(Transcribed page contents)
#####

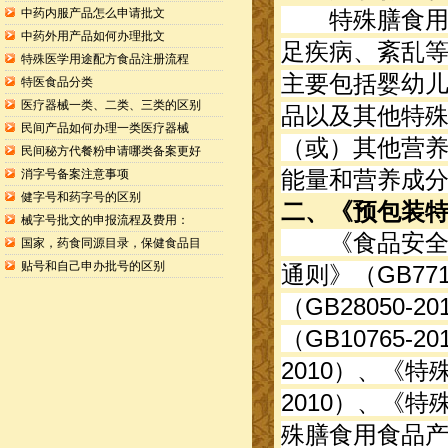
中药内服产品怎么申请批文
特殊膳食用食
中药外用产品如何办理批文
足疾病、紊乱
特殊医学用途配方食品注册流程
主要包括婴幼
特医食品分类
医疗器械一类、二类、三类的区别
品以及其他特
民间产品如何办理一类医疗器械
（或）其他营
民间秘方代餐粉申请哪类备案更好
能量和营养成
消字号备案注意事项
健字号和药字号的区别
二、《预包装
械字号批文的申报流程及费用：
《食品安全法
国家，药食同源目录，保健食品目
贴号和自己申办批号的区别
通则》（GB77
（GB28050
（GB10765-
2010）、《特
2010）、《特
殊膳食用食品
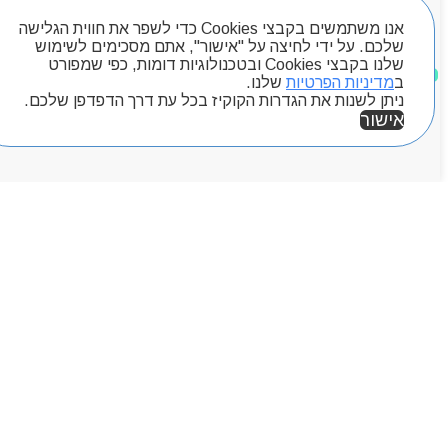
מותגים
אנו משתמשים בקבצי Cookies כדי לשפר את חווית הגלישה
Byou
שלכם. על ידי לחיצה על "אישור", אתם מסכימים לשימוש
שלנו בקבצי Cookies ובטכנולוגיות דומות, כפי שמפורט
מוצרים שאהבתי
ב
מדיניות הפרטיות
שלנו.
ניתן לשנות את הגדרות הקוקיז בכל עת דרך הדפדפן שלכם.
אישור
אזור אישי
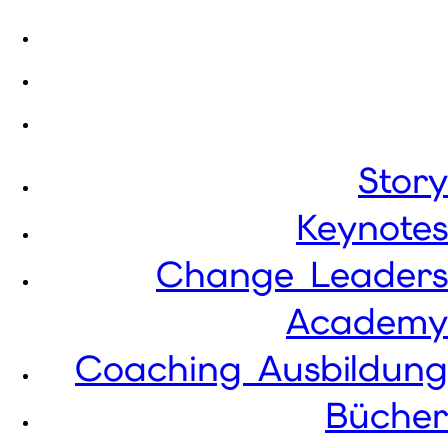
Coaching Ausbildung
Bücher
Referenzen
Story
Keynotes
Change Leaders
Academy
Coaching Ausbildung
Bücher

#####

#### [What to produce]
Working through the data above, find every line holding "בקבצי" and copy it.

#### [Solution for this problem]
אנו משתמשים בקבצי Cookies כדי לשפר את חווית הגלישה
שלנו בקבצי Cookies ובטכנולוגיות דומות, כפי שמפורט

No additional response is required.